Alternative: Use factoring.
Let’s write:
- $ 144 \times 25 = ? \times 75 $
- $ ? = \frac{144 \times 25}{75} $
Simplify:
- $ \frac{25}{75} = \frac{1}{3} $
- So $ ? = 144 \times \frac{1}{3} = 48 $
✔ Answer: $ \boxed{48} $
---
✔ Final Answers:
| Part | Question | Answer |
|------|--------|--------|
| a) | $ 436 + 287 = 440 + \boxed{?} $ | 283 |
| | $ 35 \times 46 = 70 \times \boxed{?} $ | 23 |
| b) | $ 572 + 266 = 560 + \boxed{?} $ | 278 |
| | $ 52 \times 45 = 26 \times \boxed{?} $ | 90 |
| c) | $ 390 + \boxed{?} = 416 + 297 $ | 323 |
| | $ 15 \times 68 = \boxed{?} \times 17 $ | 60 |
| d) | $ 640 + \boxed{?} = 161 + 638 $ | 159 |
| | $ 38 \times 49 = \boxed{?} \times 19 $ | 98 |
| e) | $ \boxed{?} + 440 = 158 + 338 $ | 56 |
| | $ \boxed{?} \times 57 = 6 \times 114 $ | 12 |
| f) | $ \boxed{?} + 360 = 157 + 736 $ | 533 |
| | $ \boxed{?} \times 32 = 96 \times 15 $ | 45 |
| g) | $ 520 + \boxed{?} = 326 + 592 $ | 398 |
| | $ 144 \times 25 = 75 \times \boxed{?} $ | 48 |
---
🔍 Summary of Strategies Used:
- Addition: Adjust one number → adjust the other to keep sum constant.

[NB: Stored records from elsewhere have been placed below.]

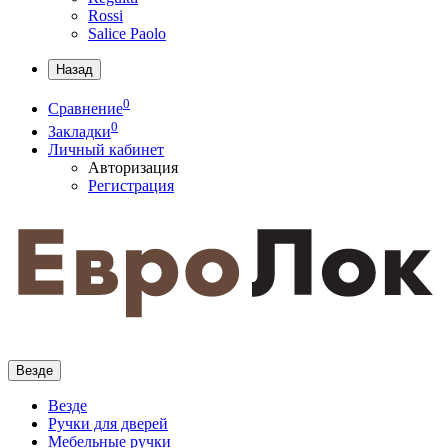
Rossi
Salice Paolo
Назад
0
Сравнение
0
Закладки
Личный кабинет
Авторизация
Регистрация
Везде
Везде
Ручки для дверей
Мебельные ручки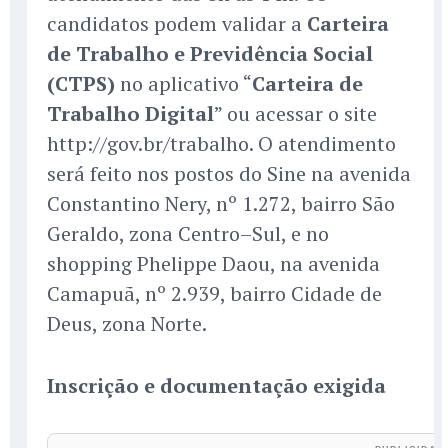
candidatos podem validar a
Carteira
de Trabalho e Previdência Social
(CTPS)
no aplicativo “
Carteira de
Trabalho Digital
” ou acessar o site
http://gov.br/trabalho. O atendimento
será feito nos postos do Sine na avenida
Constantino Nery, nº 1.272, bairro São
Geraldo, zona Centro–Sul, e no
shopping Phelippe Daou, na avenida
Camapuã, nº 2.939, bairro Cidade de
Deus, zona Norte.
Inscrição e documentação exigida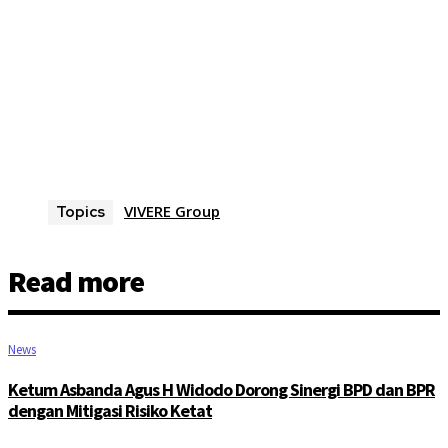
VIVERE Group
Topics
Read more
News
Ketum Asbanda Agus H Widodo Dorong Sinergi BPD dan BPR
dengan Mitigasi Risiko Ketat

- Multiplication: If one factor is multiplied/divided, compensate with the other.
- Inverse operations: Use subtraction to find missing addends, division for missing factors.
- Factoring & simplifying: Break numbers into known multiples (e.g., 70 = 2×35).
Let me know if you'd like this formatted as a printable answer key!
Parent Tip: Review the logic above to help your child master the concept of additive inverse worksheet.